The rocket the play refers to does not explode. But after Tuesday, when the space shuttle Challenger blew apart, killing all aboard, Smith, as well as the others connected with the production of the play, decided they would have to modify it.
Smith, who’s 27, had structured a good part of the scene around the 1963 liftoff. Throughout the play, the father and the television set introduce news of the wide world--including the assassination of President Kennedy--into the consciousness of the 5-year-old character.
Watching television Tuesday morning at his home in Minneapolis, Smith realized that something had to change for that night’s performance, which came five days into a four-week run.
“The play was the first thing I thought about,” Smith said. “I have a treatment of a space shot and I wasn’t sure if it would pull the audience right out of the play and right into the disaster.”
Besides worrying that the clash of reality and theater would cost him his audience, he also did not want to seem to be exploiting the disaster, he said.
Meanwhile, in Costa Mesa, director Martin Benson was having the same thoughts. He called Smith to discuss the scene, which comes halfway through the play’s mosaic of 39 vignettes.
In the space shot scene, the father draws the boy’s attention to the TV screen, and says: “5, 4, 3, 2, 1. Ignition. Liftoff! Yeah! Look at it go! That’s an Atlas booster. The astronaut is in the capsule at the top. He eats his food from tubes like toothpaste. Do you think it’s going to blow up? You should say a prayer for the astronauts.”
Benson and Smith decided that only the two lines about the explosion should be cut. The possibility of deleting all mention of the rocket was also raised, but then was discarded, according to SCR literary manager John Glore.
“People come to the theater to escape,” said Smith. “But I thought that we’d be fine” with just the two lines out.
How did the audience react?
After Tuesday’s show, Benson and Glore appeared on stage with the actors to conduct one of their frequent post-performance discussions. They noticed, however, that Tuesday night’s audience was less responsive than others. Benson came right out and asked the 30 to 40 people who stayed for the talk whether the shuttle disaster had affected their reactions.
Many said it had. “I couldn’t stand it,” said one woman. “I had this feeling there might be a reference to the rocket blowing up.
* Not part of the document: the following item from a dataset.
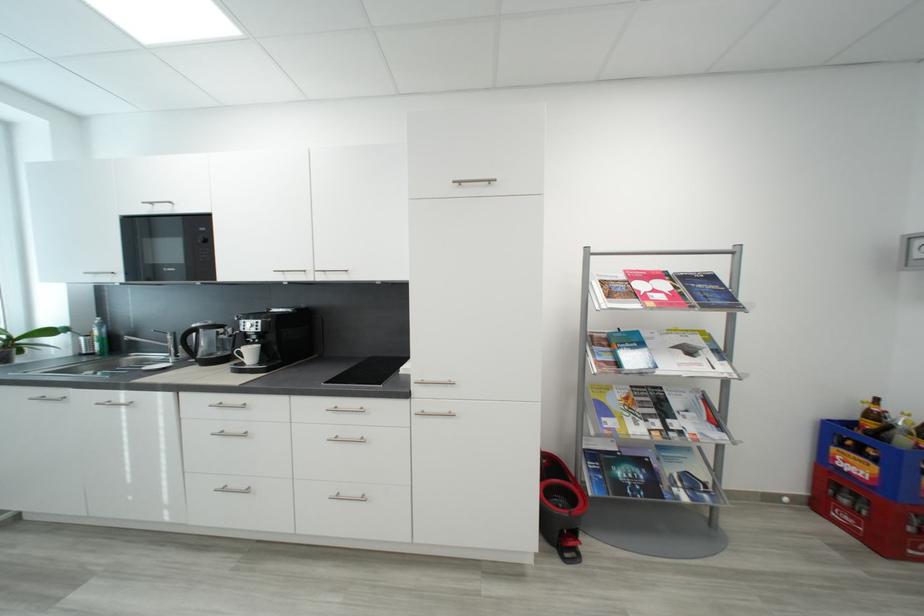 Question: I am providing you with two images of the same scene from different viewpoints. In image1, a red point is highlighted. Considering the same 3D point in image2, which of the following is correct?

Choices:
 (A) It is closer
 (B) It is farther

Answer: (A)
I didn’t want to hear it.”
“All I could think of was why, why couldn’t this play be over?” a man remarked.
It was obvious after the discussion that removing just the one explosion reference had not lessened the impact of the space scene.
Said Glore: “Clearly, just the mention of a rocket was enough to make people think about what had happened.” But, he added, the scene will stay as it is, minus the one reference.
“We can’t forget that the purpose of theater is to focus communal experience,” Glore said. “And in a way, that’s what happened on Tuesday night.”